### Dataset entries
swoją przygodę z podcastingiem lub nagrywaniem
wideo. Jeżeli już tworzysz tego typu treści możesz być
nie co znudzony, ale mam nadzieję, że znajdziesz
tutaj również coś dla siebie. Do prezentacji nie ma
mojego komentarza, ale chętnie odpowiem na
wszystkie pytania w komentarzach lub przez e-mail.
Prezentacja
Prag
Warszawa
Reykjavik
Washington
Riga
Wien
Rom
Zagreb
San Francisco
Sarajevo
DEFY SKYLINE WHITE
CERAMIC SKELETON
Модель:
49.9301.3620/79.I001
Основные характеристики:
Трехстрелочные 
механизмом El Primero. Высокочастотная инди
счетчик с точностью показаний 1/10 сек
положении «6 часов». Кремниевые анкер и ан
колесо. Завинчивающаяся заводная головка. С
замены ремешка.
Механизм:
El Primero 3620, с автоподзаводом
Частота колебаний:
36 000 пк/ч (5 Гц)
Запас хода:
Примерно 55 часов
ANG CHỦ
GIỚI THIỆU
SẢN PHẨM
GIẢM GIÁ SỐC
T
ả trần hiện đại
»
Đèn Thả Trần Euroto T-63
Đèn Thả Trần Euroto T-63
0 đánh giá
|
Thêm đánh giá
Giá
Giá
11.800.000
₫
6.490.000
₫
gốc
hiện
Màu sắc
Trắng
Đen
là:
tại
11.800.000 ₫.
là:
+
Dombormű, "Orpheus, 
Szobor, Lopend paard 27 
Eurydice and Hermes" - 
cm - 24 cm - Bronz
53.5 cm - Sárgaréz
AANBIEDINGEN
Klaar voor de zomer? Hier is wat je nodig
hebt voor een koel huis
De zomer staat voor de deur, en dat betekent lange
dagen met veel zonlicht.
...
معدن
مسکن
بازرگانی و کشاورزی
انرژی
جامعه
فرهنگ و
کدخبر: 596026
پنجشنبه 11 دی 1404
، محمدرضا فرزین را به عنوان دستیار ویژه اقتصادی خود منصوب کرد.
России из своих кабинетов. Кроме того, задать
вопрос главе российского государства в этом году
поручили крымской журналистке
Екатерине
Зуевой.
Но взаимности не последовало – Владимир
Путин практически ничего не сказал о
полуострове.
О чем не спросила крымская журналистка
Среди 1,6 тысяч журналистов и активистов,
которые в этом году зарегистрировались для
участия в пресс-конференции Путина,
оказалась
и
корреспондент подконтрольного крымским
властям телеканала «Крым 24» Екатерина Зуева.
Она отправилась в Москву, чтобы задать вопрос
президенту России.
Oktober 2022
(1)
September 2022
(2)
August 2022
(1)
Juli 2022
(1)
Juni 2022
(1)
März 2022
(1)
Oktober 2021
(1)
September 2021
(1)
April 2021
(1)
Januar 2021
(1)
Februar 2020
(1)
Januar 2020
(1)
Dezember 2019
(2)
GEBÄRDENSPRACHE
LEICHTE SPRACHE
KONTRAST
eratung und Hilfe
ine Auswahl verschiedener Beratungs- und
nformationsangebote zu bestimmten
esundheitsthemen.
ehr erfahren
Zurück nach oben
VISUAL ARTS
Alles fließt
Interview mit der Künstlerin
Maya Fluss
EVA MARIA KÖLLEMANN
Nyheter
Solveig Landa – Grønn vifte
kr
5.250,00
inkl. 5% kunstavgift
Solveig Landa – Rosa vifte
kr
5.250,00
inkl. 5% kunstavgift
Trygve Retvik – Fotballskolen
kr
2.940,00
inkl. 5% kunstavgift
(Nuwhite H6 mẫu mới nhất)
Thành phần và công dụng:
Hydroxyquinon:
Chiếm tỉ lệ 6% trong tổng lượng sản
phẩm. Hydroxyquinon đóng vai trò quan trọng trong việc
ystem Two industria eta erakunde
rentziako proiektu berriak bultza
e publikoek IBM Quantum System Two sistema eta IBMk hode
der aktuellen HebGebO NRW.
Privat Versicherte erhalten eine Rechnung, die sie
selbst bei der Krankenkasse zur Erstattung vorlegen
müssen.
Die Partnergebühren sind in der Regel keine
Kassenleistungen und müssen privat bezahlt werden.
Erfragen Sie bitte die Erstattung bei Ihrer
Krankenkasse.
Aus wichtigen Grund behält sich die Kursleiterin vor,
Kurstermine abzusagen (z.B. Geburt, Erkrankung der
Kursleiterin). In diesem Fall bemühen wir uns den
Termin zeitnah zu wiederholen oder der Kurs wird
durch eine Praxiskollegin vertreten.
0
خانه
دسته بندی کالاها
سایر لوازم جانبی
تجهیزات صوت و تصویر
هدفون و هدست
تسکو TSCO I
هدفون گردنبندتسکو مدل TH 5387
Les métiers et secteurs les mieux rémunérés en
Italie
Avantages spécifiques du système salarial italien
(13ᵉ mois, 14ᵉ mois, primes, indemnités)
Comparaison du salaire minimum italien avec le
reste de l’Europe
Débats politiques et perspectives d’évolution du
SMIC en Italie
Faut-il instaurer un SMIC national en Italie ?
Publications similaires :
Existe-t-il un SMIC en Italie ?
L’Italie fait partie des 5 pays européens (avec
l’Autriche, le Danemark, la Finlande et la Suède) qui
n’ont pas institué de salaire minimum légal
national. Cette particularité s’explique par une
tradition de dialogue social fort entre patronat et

### Exercise requirements
Nothing should appear in the answer except the lines above from the line with "Oktober 2021" through the line with "national. Cette particularité", both included, written out exactly.

### Answer for the task
Oktober 2021
(1)
September 2021
(1)
April 2021
(1)
Januar 2021
(1)
Februar 2020
(1)
Januar 2020
(1)
Dezember 2019
(2)
GEBÄRDENSPRACHE
LEICHTE SPRACHE
KONTRAST
eratung und Hilfe
ine Auswahl verschiedener Beratungs- und
nformationsangebote zu bestimmten
esundheitsthemen.
ehr erfahren
Zurück nach oben
VISUAL ARTS
Alles fließt
Interview mit der Künstlerin
Maya Fluss
EVA MARIA KÖLLEMANN
Nyheter
Solveig Landa – Grønn vifte
kr
5.250,00
inkl. 5% kunstavgift
Solveig Landa – Rosa vifte
kr
5.250,00
inkl. 5% kunstavgift
Trygve Retvik – Fotballskolen
kr
2.940,00
inkl. 5% kunstavgift
(Nuwhite H6 mẫu mới nhất)
Thành phần và công dụng:
Hydroxyquinon:
Chiếm tỉ lệ 6% trong tổng lượng sản
phẩm. Hydroxyquinon đóng vai trò quan trọng trong việc
ystem Two industria eta erakunde
rentziako proiektu berriak bultza
e publikoek IBM Quantum System Two sistema eta IBMk hode
der aktuellen HebGebO NRW.
Privat Versicherte erhalten eine Rechnung, die sie
selbst bei der Krankenkasse zur Erstattung vorlegen
müssen.
Die Partnergebühren sind in der Regel keine
Kassenleistungen und müssen privat bezahlt werden.
Erfragen Sie bitte die Erstattung bei Ihrer
Krankenkasse.
Aus wichtigen Grund behält sich die Kursleiterin vor,
Kurstermine abzusagen (z.B. Geburt, Erkrankung der
Kursleiterin). In diesem Fall bemühen wir uns den
Termin zeitnah zu wiederholen oder der Kurs wird
durch eine Praxiskollegin vertreten.
0
خانه
دسته بندی کالاها
سایر لوازم جانبی
تجهیزات صوت و تصویر
هدفون و هدست
تسکو TSCO I
هدفون گردنبندتسکو مدل TH 5387
Les métiers et secteurs les mieux rémunérés en
Italie
Avantages spécifiques du système salarial italien
(13ᵉ mois, 14ᵉ mois, primes, indemnités)
Comparaison du salaire minimum italien avec le
reste de l’Europe
Débats politiques et perspectives d’évolution du
SMIC en Italie
Faut-il instaurer un SMIC national en Italie ?
Publications similaires :
Existe-t-il un SMIC en Italie ?
L’Italie fait partie des 5 pays européens (avec
l’Autriche, le Danemark, la Finlande et la Suède) qui
n’ont pas institué de salaire minimum légal
national. Cette particularité s’explique par une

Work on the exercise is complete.